2. React, TypeScript, and the Apps SDK

Short description:

In the initial MVP for Canva back in 2013, there was a rush to build new features. As the company grew rapidly, the goal in 2017 was to enable hundreds of developers to work on the code base productively. We decided on TypeScript, MobX, and React for their flexibility and modularity. Our modified MVP pattern, the store presented component pattern, separates the UI from the business logic. MobX and React enable us to create a composable pattern across the code. Over the past three years, I've been working on the apps SDK, which allows developers to build unique experiences in the Canva editor.

But we didn't always use React and TypeScript. In the initial MVP for Canva back in 2013 was effectively framework-free. There was this constant rush early on to keep building new features and any architectural changes to the product would have to be made alongside aggressive feature development. The original code base could easily accommodate five or so engineers working simultaneously, productively. But we were growing very rapidly as a company. And just for comparison, in 2013, we only had 14 employees. But by 2017, we had over, like, well, nearly 250 employees.

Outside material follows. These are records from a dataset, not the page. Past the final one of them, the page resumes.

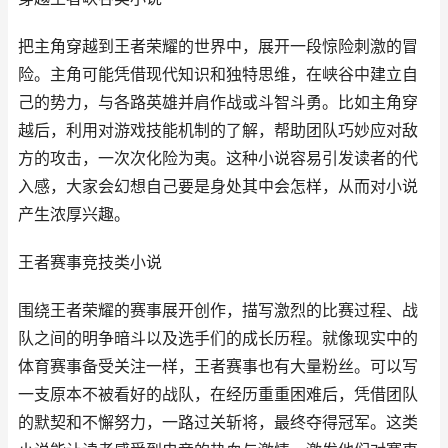
把主角穿越到王者荣耀的世界中，展开一段惊险刺激的冒
险。主角可能凭借现代知识和独特思维，在峡谷中建立自
己的势力，与各路英雄并肩作战或斗智斗勇。比如主角穿
越后，利用对游戏技能机制的了解，帮助团队巧妙应对敌
方的攻击，一次次化险为夷。这种小说容易引发读者的代
入感，大家会幻想自己要是身处其中会怎样，从而对小说
产生浓厚兴趣。
王者赛事竞技类小说
围绕王者荣耀的赛事展开创作，描写激烈的比赛过程、战
队之间的明争暗斗以及选手们的成长历程。就像现实中的
体育赛事备受关注一样，王者赛事也有大量粉丝。可以写
一支原本不被看好的战队，在经历重重困难后，凭借团队
的默契和不懈努力，一路过关斩将，最终夺得冠军。这类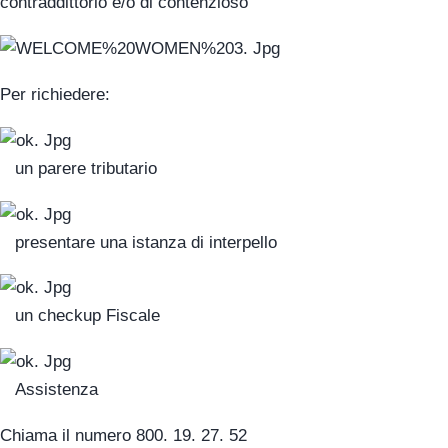
contraddittorio e/o di contenzioso
Per richiedere:
un parere tributario
presentare una istanza di interpello
un checkup Fiscale
Assistenza
Chiama il numero 800. 19. 27. 52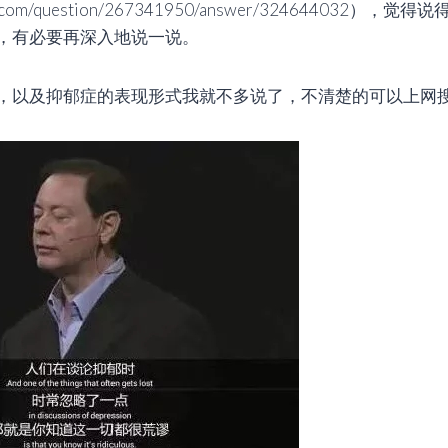
hihu.com/question/267341950/answer/324644032
，有必要再深入地说一说。
，以及抑郁症的表现形式我就不多说了，不清楚的可以上网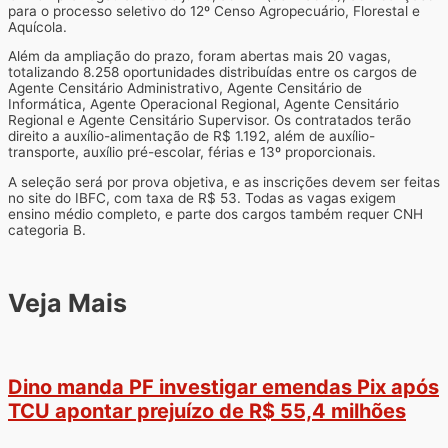
para o processo seletivo do 12º Censo Agropecuário, Florestal e
Aquícola.
Além da ampliação do prazo, foram abertas mais 20 vagas,
totalizando 8.258 oportunidades distribuídas entre os cargos de
Agente Censitário Administrativo, Agente Censitário de
Informática, Agente Operacional Regional, Agente Censitário
Regional e Agente Censitário Supervisor. Os contratados terão
direito a auxílio-alimentação de R$ 1.192, além de auxílio-
transporte, auxílio pré-escolar, férias e 13º proporcionais.
A seleção será por prova objetiva, e as inscrições devem ser feitas
no site do IBFC, com taxa de R$ 53. Todas as vagas exigem
ensino médio completo, e parte dos cargos também requer CNH
categoria B.
Veja Mais
Dino manda PF investigar emendas Pix após
TCU apontar prejuízo de R$ 55,4 milhões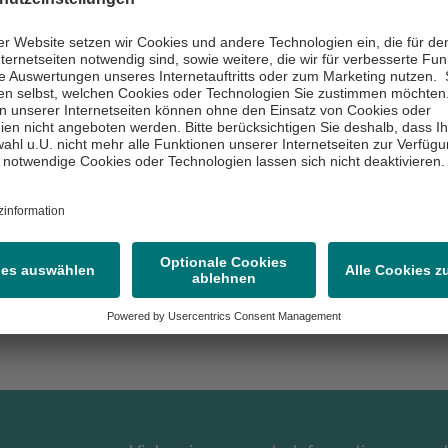
reibung
inart richtet sich an Bestandspatient:innen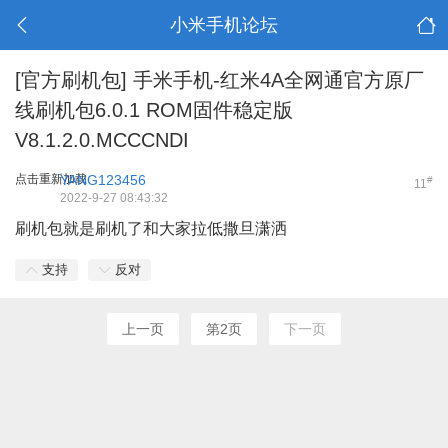
小米手机论坛
[官方刷机包]
手米手机-红米4A全网通官方原厂
线刷机包6.0.1 ROM固件稳定版
V8.1.2.0.MCCCNDI
点击重新加载
YANG123456
#
11
2022-9-27 08:43:32
刷机包就是刷机了和大家拉低撒旦潇洒
支持
反对
上一页
第2页
下一页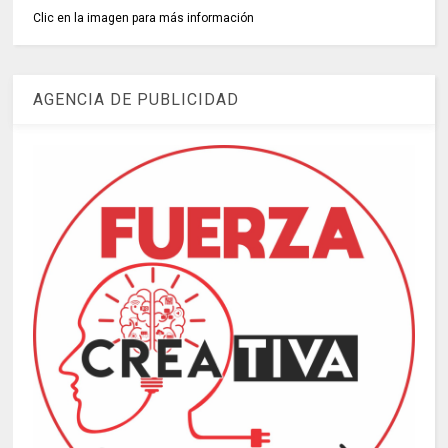
Clic en la imagen para más información
AGENCIA DE PUBLICIDAD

So, when we started thinking of this refactor in 2017, the primary goal was to enable hundreds of developers to work on the code base productively. So, by 2017, when we started investigating, we found that the JS landscape had changed pretty dramatically in those years, like, consider for the fact that React launched in 2013, and that was the same time we actually, you know, developed our initial MVP. So you can start to understand how the landscape had changed. And so we had to find which libraries worked with the design patterns that we had developed and honed internally, and eventually we decided on TypeScript, MobX, and React. React, of course, because it was unopinionated, it was component-based, and it allowed for modular development for empowering our teams. Similarly, MobX enabled us to distribute the state across the code base with better management, more on that in a bit. And finally, TypeScript was selected for its flexible type system, which has only proved to be more and more valuable over time. At Canva we use a modified MVP pattern, which we call the store presented component pattern. This pattern is comprised of four main parts, the stores that hold state and don't have access to anything. Presenters operate on those stores, stateless components that aren't aware of those stores, and factories that do all the wiring together. Unlike MVP, the presenter doesn't manipulate the component directly and doesn't have access to anything, and the presenter just changes the store, which in turn leads to a re-rendering of the component. The React components are a view layer, they're responsible for rendering UI based on the input props and for triggering events. Store classes hold state and are used by presenters or components. Presenters contain the logic for the components, they mutate data, trigger side effects such as analytics, service calls, that sort of thing. Presenters enable us to separate the UI from the business logic, and this makes it a lot easier to test and segment everything when you get to a company as large as ours. And finally the factory function just wires everything together. Ideally the factories don't have any side effects or other logic than wiring, they shouldn't be really a reason to test to these factories, just like wiring everything together. So MobX and React enabled us to create this massively composable pattern across the code. And this has really enabled us to scale out.

Anyway, back to what I've been doing at Canva, so over the past three years I've been personally working on the apps SDK, a set of APIs that enables developers to build unique experiences in the Canva editor. Apps are distinct user experiences. Here we have the Canva editor, and on the left side we have a third-party app, and everything customizable by the developer. The thing is, though, with great freedom to design apps, there comes great UX responsibility. So we wanted to provide developers with a UI library that would make building their apps a breeze, whilst meeting Canva's strict UX design constraints.